I recently spoke with a #NeverHillary Bernie supporter who welcomed the idea of a Trump Presidency because he thought it would speed up the process of getting to a Bernie utopia. Things would get so bad under Trump, the reasoning goes, that the country would have no choice but to turn to a politician like Bernie. This scorched-earth philosophy is misguided in mainly two ways. First, thinking economic/social/political catastrophe will end in your favored result is an insanely big risk to take. A quick gander at history shows that economic depressions and episodes of massive political carnage are just as likely to end up going to the extreme on the other side as the extreme to the side you favor. When the dust settles after the disaster of a Trump Presidency, who’s to say people won’t be even angrier and more drawn to identity politics and xenophobia than they are now?

The second way is that the country as we know it may not survive a Trump Presidency. The American experiment in the last few centuries is a pretty delicate thing. The Civil War showed, among other things, how a single-issue can divide the country apart and test the balances between states rights and the Federal government. A century and a half later, this divide is still around. The Cold War pitted centralized planning versus economic liberalism and the outcome was never a sure thing (my 8 months of living during a world with the Soviet Union were very formative on me). Every step forward in civil rights has been met with backlash and a question of how much freedom the public as a whole wants to grant people. a Trump Presidency could actually be the ultimate test.

The delicacy of liberalism is the rule, rather than the exception, throughout history. For all that Trump campaigns on, he never uses rhetoric based on the words “liberty” or “freedom.” We all have different definitions of what these words mean or to what extent we value liberty over other political goals. But Trump doesn’t value them at all. Censorship of the press, removal of judicial independence, religious litmus testing for not only migrants but also citizens…these are things that would threaten the underlying ethos of America and what I consider to be the political intellectual descendants of the Enlightenment. Trump would send us back to the Dark Ages.

When I think of the last eight or so years when I started to become focused on policy and developed a generally libertarian viewpoint, the political issues I vehemently disagreed with people on seem laughably minor compared to the issues this election. Fighting over the employment effects of a $9 versus $7.25 Federal minimum wage was an adorable quibble during a time when we could wake up knowing politicians weren’t going to say women who had abortions should be punished under the law. Arguing over how to price parking in cities or the efficacy of a 3-cent tax on carbonated beverages is embarrassingly trivial compared to the issues that Trump brings to the global political landscape.

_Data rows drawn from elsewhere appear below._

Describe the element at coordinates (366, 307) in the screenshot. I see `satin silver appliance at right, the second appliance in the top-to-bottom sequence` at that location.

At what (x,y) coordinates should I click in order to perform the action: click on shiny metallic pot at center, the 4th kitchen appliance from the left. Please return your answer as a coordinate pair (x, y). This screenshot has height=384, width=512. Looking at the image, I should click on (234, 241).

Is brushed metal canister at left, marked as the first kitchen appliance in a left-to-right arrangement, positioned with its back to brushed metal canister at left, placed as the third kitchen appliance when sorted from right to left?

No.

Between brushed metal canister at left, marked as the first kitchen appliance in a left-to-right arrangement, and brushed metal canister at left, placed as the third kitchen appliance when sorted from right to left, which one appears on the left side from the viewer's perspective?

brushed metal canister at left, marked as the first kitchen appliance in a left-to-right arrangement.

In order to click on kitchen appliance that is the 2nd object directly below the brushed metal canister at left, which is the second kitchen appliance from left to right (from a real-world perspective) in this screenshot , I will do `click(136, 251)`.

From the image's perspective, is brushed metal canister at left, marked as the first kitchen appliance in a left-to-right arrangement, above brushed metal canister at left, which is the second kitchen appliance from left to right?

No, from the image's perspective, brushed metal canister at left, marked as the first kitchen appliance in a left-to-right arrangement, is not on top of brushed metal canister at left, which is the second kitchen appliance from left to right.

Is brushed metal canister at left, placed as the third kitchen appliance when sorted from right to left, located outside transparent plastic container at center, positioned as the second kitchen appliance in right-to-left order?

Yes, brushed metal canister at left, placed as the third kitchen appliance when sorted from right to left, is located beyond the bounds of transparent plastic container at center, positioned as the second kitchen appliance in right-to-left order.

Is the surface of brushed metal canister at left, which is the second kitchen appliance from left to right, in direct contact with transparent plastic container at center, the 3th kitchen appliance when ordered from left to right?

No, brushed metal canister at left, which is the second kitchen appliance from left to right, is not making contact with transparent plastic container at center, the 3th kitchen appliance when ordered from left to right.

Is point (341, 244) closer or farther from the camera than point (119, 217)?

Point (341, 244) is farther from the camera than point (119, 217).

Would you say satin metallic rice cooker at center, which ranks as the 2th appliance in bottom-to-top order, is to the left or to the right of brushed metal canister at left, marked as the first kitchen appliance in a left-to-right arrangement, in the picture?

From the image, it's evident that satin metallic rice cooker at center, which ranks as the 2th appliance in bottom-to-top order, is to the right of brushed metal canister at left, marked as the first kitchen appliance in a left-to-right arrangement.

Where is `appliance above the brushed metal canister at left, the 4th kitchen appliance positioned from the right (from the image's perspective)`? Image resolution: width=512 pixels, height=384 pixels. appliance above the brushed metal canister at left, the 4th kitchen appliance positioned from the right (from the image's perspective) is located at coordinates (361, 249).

I will say that, within a window of what we might call the status quo political landscape, Hillary will actually be a pretty damn good President. After decades of being in “the game,” she knows how to play it and get stuff done. I think Obama’s first term was filled with surprises of how realistic a President needs to be when working with an opposition Congress. Hillary is a seasoned vet in the landscape and will know how to work the system. My libertarian dreams of nearly-open borders and total drug legalization probably won’t happen under her. But under reasonable expectations, I think she has the ability to be a better two-term President than Obama.

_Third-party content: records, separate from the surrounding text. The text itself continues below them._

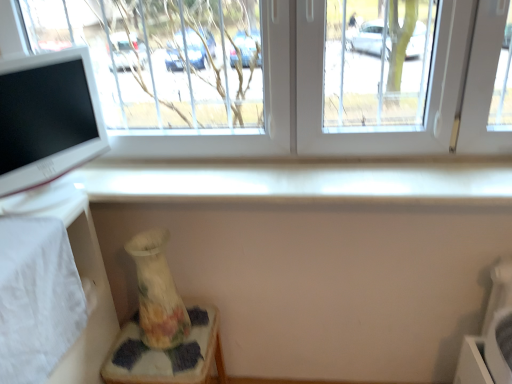 Question: In the image, is transparent glass window at upper center on the left side or the right side of floral-patterned ceramic vase at lower left?

Choices:
 (A) right
 (B) left

Answer: (A)

Question: From their relative heights in the image, would you say transparent glass window at upper center is taller or shorter than floral-patterned ceramic vase at lower left?

Choices:
 (A) tall
 (B) short

Answer: (A)

Question: Which object is the closest to the white glossy computer monitor at left?

Choices:
 (A) floral-patterned ceramic vase at lower left
 (B) transparent glass window at upper center
 (C) white fabric table at lower left
 (D) porcelain floral vase at lower left

Answer: (C)

Question: Which is nearer to the porcelain floral vase at lower left?

Choices:
 (A) transparent glass window at upper center
 (B) white glossy computer monitor at left
 (C) white fabric table at lower left
 (D) floral-patterned ceramic vase at lower left

Answer: (D)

Hillary has her faults, do not get me wrong. I still think a lot of her economic plans are foolish and misguided/ineffective efforts to help the poor. Her hawkishness on foreign policy makes me very uncomfortable. The e-mail stuff does not sit well. I still think there are a lot of squeamish parallels between the Underwoods and the Clintons. In most other elections, I could understand not wanting to endorse some of her baggage by refusing to vote for her. But this election is much different. A Trump victory is something we may not recover from.

So please, Berners, get out there and save the Republic.